The Mycenaean Civilization (2750-1150 BCE, roughly) is commonly acknowledged as the beginning of Greek culture even though we know almost nothing about the Mycenaeans save what can be determined through archaeological finds and through Homer’s account of their war with Troy as recorded in The Illiad. The Mycenaeans appear to have been greatly influenced by the Minoan culture of Crete (an island kingdom dating from 7000 BCE which they later conquered and stamped with their own language and ideals) in their worship of earth goddesses and sky gods, which, of course, become the classical gods and goddesses of ancient Greece.

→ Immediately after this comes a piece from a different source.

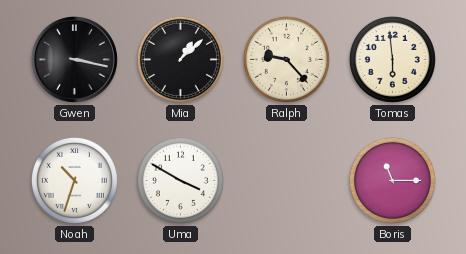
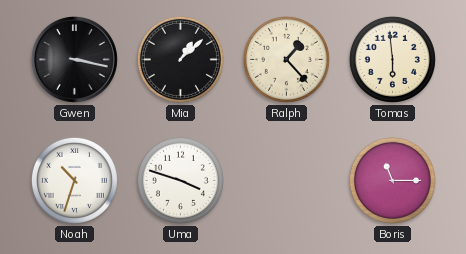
Ralph: 9:23 -> 1:23
Uma: 3:50 -> 3:48
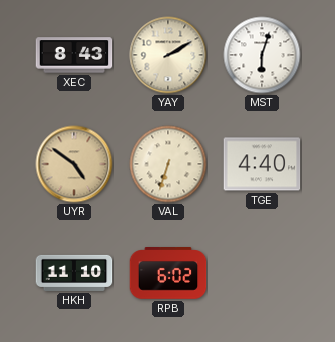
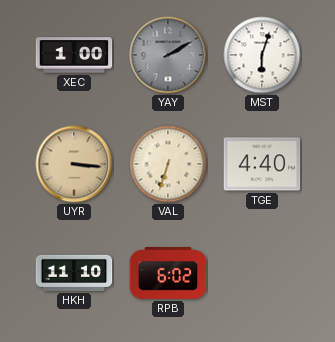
XEC: 8:43 -> 1:00
YAY dial: cream -> grey
UYR: 4:51 -> 3:16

The gods and goddesses of Ancient Greece provided the people with a solid pardigm of the creation of the universe, the world, and human beings. An early myth relates how, in the beginning, there was nothing but chaos in the form of unending waters. From this chaos came the goddess Eurynome who separated the water from the air and began her dance of creation with the serpent Ophion. From their dance, all of creation sprang and Eurynome was, originally, the Great Mother Goddess and Creator of All Things. By the time Hesiod and Homer were writing (8th century BCE) this story had changed into the more familiar myth concerning the Titans, Zeus' war against them, and the birth of the Olympian Gods with Zeus as their chief. This shift indicates a movement from a matriarchal religion to a patriarchal paradigm. Whichever model was followed, however, the gods clearly interacted regularly with the humans who worshipped them and were a large part of daily life in ancient Greece. Prior to the coming of the Romans, the only road in mainland Greece which was not a cow path was the one which ran between the city of Athens and the holy city of Eleusis, birthplace of the Eleusinian Mysteries celebrating the goddess Demeter and her daughter Persephone.

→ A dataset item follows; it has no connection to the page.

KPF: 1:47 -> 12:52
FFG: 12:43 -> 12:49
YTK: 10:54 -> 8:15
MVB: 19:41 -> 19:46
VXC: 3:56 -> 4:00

By 1100 BCE the great Mycenaean cities of south-west Greece were abandoned and, some claim, their civilization destroyed by an invasion of Doric Greeks. Archaelogical evidence is inconclusive as to what lead to the fall of the Mycenaeans and, as no written records of this period survive (or perhaps were never made) one may only speculate on causes. It seems clear, however, that during what is known as the Greek Dark Ages (1100-800 BCE, so named because of the absence of written documentation) the Greeks colonized much of Asia Minor and the islands surrounding mainland Greece.

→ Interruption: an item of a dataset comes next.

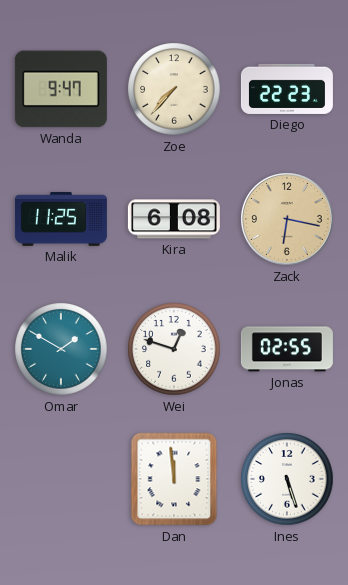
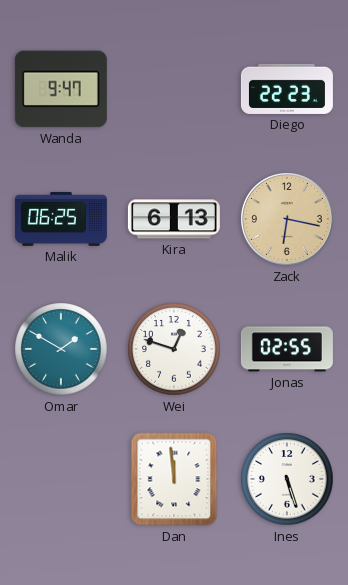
Zoe: 7:37 -> none
Malik: 11:25 -> 06:25
Kira: 6:08 -> 6:13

The Archaic Period (800-500 BCE) is characterized by the introduction of Republics instead of Monarchies (which, in Athens, move toward Democratic rule) the institution of laws (Draco’s reforms in Athens) the great Panathenaeic Festival established and the first coins minted on the island kingdom of Aegina. This, then, set the stage for the flourishing of the Classical Period of Greece (500-400 BCE) also known as the Age of Pericles, after the great Athenian statesman who initiated the building of the Acropolis and spoke the eulogy for the men who died defending Greece at the Battle of Marathon. During this time Greece reached the heights in almost every area of human learning and the great thinkers and artists of antiquity (Phidias, Plato, Aristophanes, to mention only three) flourished. During this time Leonidas and his 300 Spartans fell at Thermopylae and, the same year (480) Themistocles won victory over the superior Persian naval fleet at Salamis leading to the final defeat of the Persians at Plataea in 379.

Socrates was executed in Athens in 399 and the city fell to Sparta in 404, ending the Pelopponesian Wars and ushering in the Late Classical Period (400 -330 BCE roughly) which saw the rise of Macedon as a power under King Phillip II (who unified Greece under Macedonian rule) and lead to the Hellenistic age (330-30 BCE) brought about by his son, Alexander the Great. Tutored in his youth by Plato’s great student, Aristotle (a man who, in his time, was said to know everything there was to know) Alexander would spread the ideals of Greek civilization throughout the known world through his conquests and, in so doing, pass down Greek thought and learning through the ages.